Seit 2024: Berufsfachschulen können nach erfolgter Zertifizierung ihr Engagement für unternehmerisches Denken und Handeln intern und extern kommunizieren
Eine weitere Neuerung: Das szUDH-Team hat einen dreistufigen Zertifizierungsprozess zur «UDH-Berufsfachschule» entwickelt. Im Rahmen eines Pilotprozesses wurden nun die ersten fünf Berufsfachschulen mit der ersten Stufe der Zertifizierung ausgezeichnet. Die Integration von Entrepreneurship in den Bildungsalltag von Berufsfachschulen hält auch Peter Kaeser, Präsident des Dachverbands der Berufsfachschulen – Table Ronde BS und Direktor der WKS KV Bildung für sinnvoll: «Unternehmerisches Denken und Handeln sind eng mit dem Konzept des lebenslangen Lernens verknüpft. Neugier, Selbstreflexion, kritisches Denken, Selbstwirksamkeit, Resilienz und die Fähigkeit, Lösungen für komplexe Herausforderungen zu entwickeln und umzusetzen, sind dabei zentrale Elemente. Wenn es uns als Bildungsinstitutionen gelingt, unsere Lernenden auch auf diesem Weg zu begleiten und zu stärken, haben wir viel erreicht!»
Werden Anina Trachsel und Sarah Steiner ihre Idee tatsächlich umsetzen können? Werden sie Brillengestelle aus Seegras herstellen? Das wird sich zeigen. Viel wichtiger aber ist: Sie konnten erfahren, was es heisst, etwas Eigenes zu unternehmen. Sie haben ihre Kreativität eingesetzt, Eigeninitiative gezeigt und sich unternehmerisch ausprobiert. «Wir haben das Projekt als sehr spannend empfunden. Es war eine gute Erfahrung, zu erleben, wie es ist, eine eigene Geschäftsidee zu entwickeln.
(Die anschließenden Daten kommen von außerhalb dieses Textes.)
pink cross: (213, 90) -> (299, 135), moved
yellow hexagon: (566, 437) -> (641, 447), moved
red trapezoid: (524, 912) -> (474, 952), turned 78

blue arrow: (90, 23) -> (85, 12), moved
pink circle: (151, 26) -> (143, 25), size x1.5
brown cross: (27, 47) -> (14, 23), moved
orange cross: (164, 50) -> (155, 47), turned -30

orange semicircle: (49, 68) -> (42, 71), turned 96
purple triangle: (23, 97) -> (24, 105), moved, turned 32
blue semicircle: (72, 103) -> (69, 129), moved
Die Entwicklung eines Prototyps hat uns am meisten Spass gemacht», so Anina Trachsel und Sarah Steiner einstimmig.
Die Autorin Prof. Dr. Susan Müller ist seit 2020 Professorin für Entrepreneurship am Institut für Innovation & Strategic Entrepreneurship (IISE) der Berner Fachhochschule, Departement Wirtschaft. Zuvor war sie am Institut für Klein- und Mittelunternehmen der Universität St. Gallen tätig (2007–2012 und 2014–2020), zuletzt als Assistenzprofessorin. Vor ihrer akademischen Laufbahn arbeitete sie als Unternehmensberaterin.
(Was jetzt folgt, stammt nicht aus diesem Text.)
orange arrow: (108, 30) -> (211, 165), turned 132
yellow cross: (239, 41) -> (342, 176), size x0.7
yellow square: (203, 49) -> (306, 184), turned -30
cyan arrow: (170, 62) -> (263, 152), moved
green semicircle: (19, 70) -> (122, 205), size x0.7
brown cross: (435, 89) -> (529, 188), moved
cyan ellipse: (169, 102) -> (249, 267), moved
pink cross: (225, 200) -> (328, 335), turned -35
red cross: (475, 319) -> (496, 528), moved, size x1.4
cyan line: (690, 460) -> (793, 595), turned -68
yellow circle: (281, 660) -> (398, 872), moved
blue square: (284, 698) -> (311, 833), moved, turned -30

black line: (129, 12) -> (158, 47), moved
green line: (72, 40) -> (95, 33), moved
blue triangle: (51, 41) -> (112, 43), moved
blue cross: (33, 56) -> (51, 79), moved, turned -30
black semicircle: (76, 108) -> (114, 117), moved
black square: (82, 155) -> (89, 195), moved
Ihre Forschungsschwerpunkte umfassen die Themen Entrepreneurship Education, Aktivitäten von Gründerinnen und Gründern und Social Entrepreneurship.
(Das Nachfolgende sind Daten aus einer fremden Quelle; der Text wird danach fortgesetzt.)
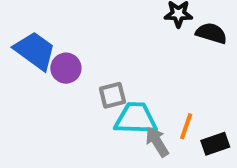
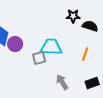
cyan trapezoid: (136, 119) -> (51, 47), moved
orange line: (186, 126) -> (85, 54), moved

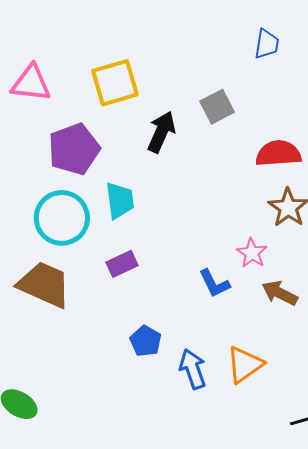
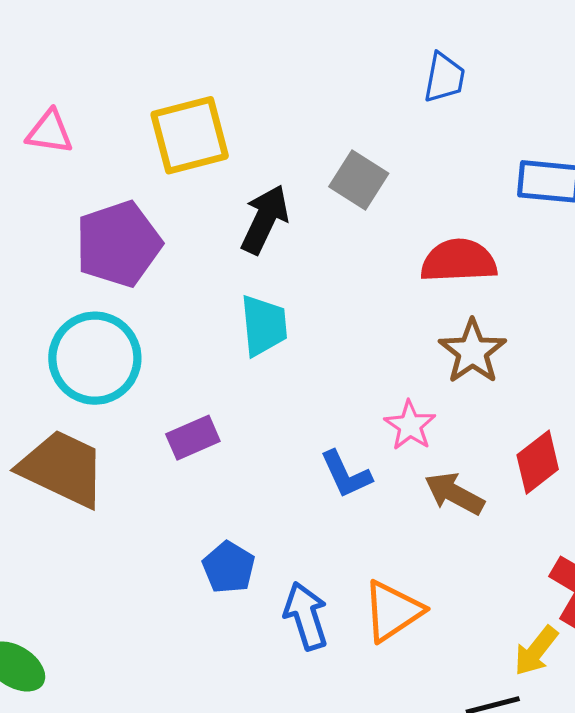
pink triangle: (31, 83) -> (50, 132), size x0.7
gray square: (217, 107) -> (359, 180), turned -32
cyan trapezoid: (120, 200) -> (264, 325), moved

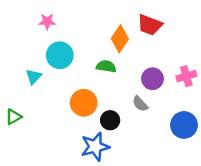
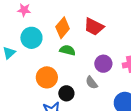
red trapezoid: (150, 25) -> (94, 27), moved
orange diamond: (120, 39) -> (63, 28), moved

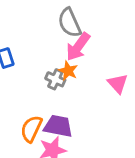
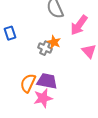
pink arrow: (78, 47) -> (79, 25), moved

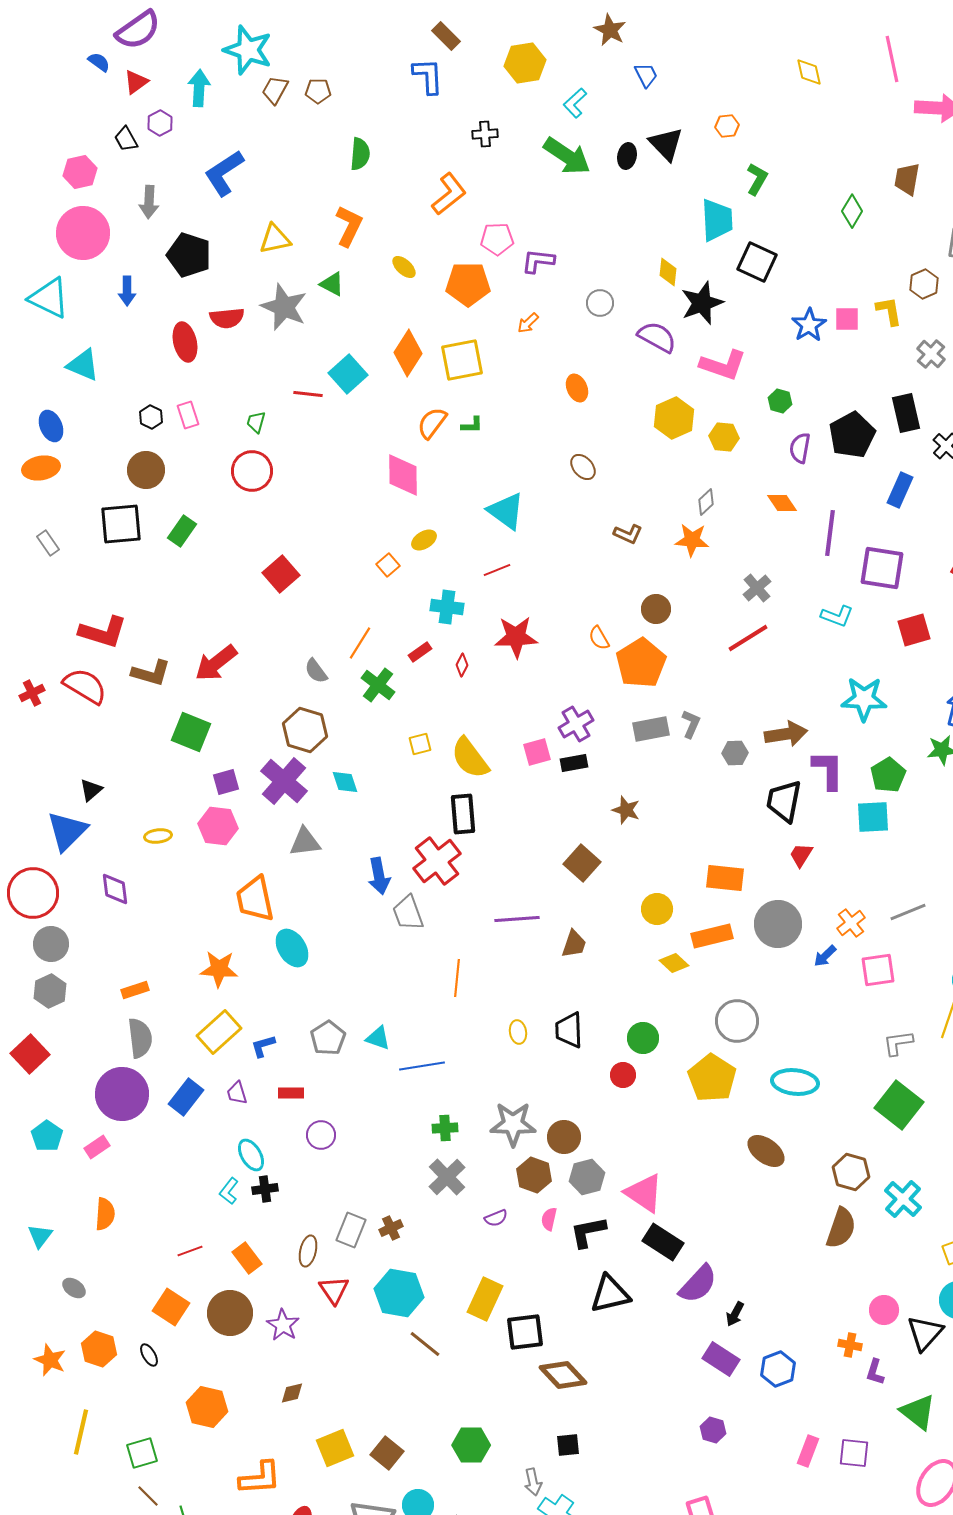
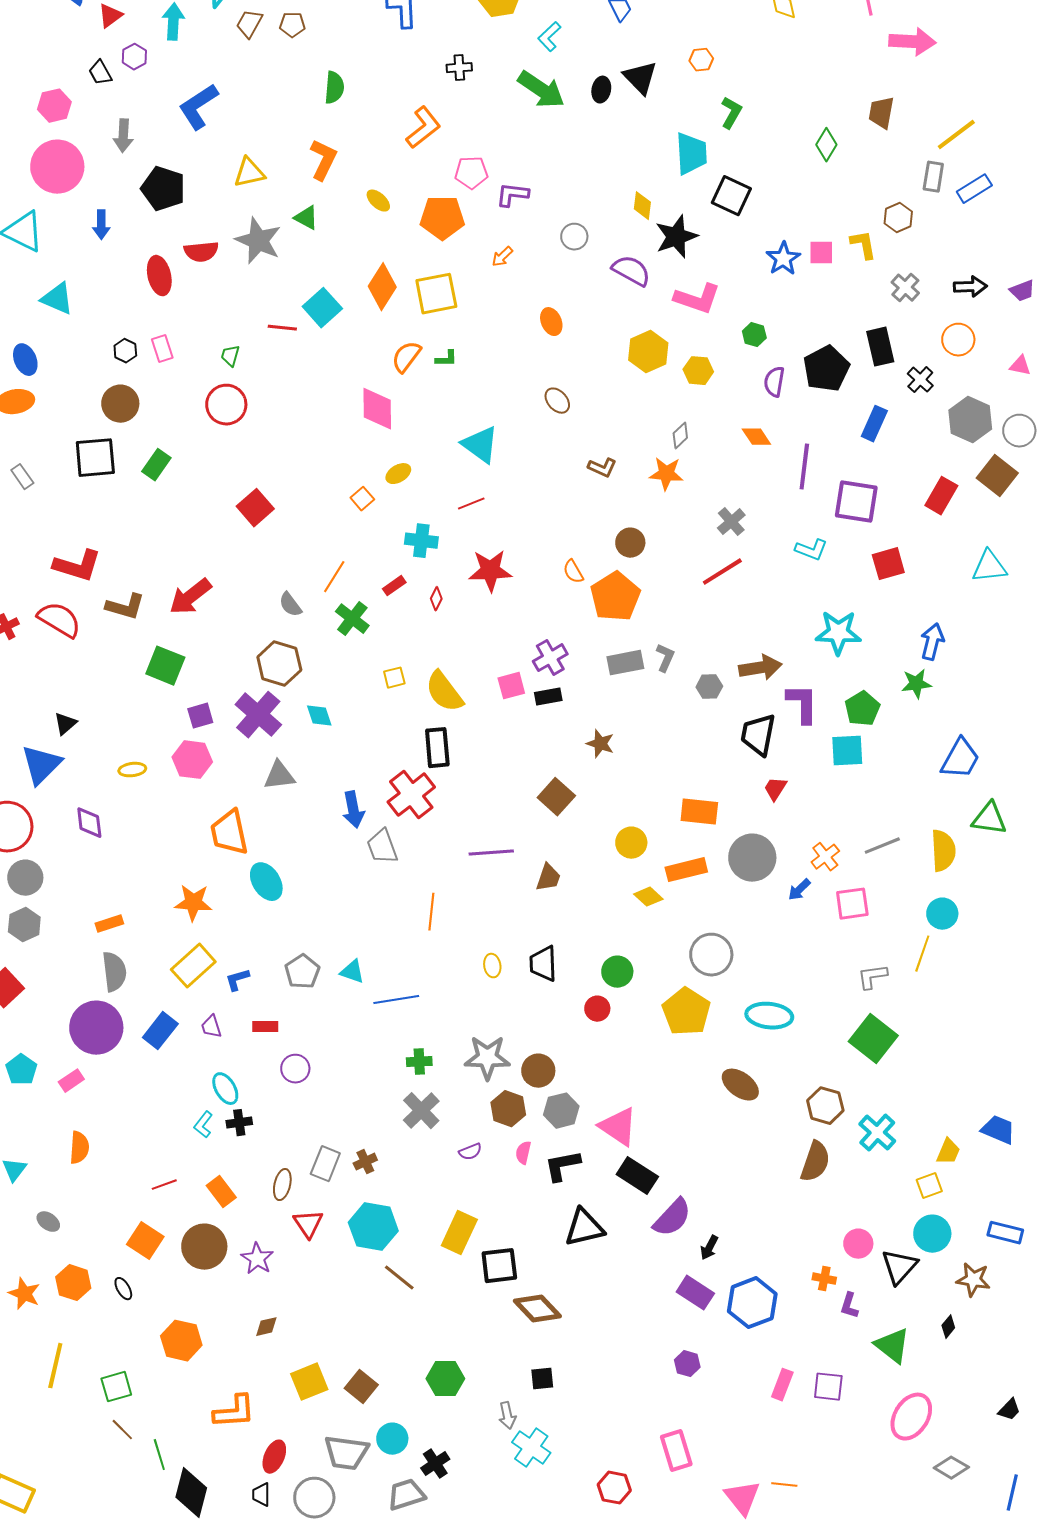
blue hexagon: (778, 1369) -> (752, 1303), size x1.4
Im Jahr 2018 initiierte sie gemeinsam mit Vertretern von Berufsfachschulen, Hochschulen und der Wirtschaft das Projekt «Unternehmerisches Denken und Handeln an Berufsfachschulen der Schweiz». Daraus entstand im Mai 2022 das Schweizerische Zentrum für unternehmerisches Denken und Handeln (szUDH). Sie hat die Inhalte des Entrepreneurship Education-Programms «myidea» massgeblich mitentwickelt.
Susan Müller studierte an der Dualen Hochschule Baden-Württemberg Karlsruhe, der Fachhochschule Pforzheim und der University of Pittsburgh. Sie promovierte an der Universität St. Gallen zum Thema «Entrepreneurship Education».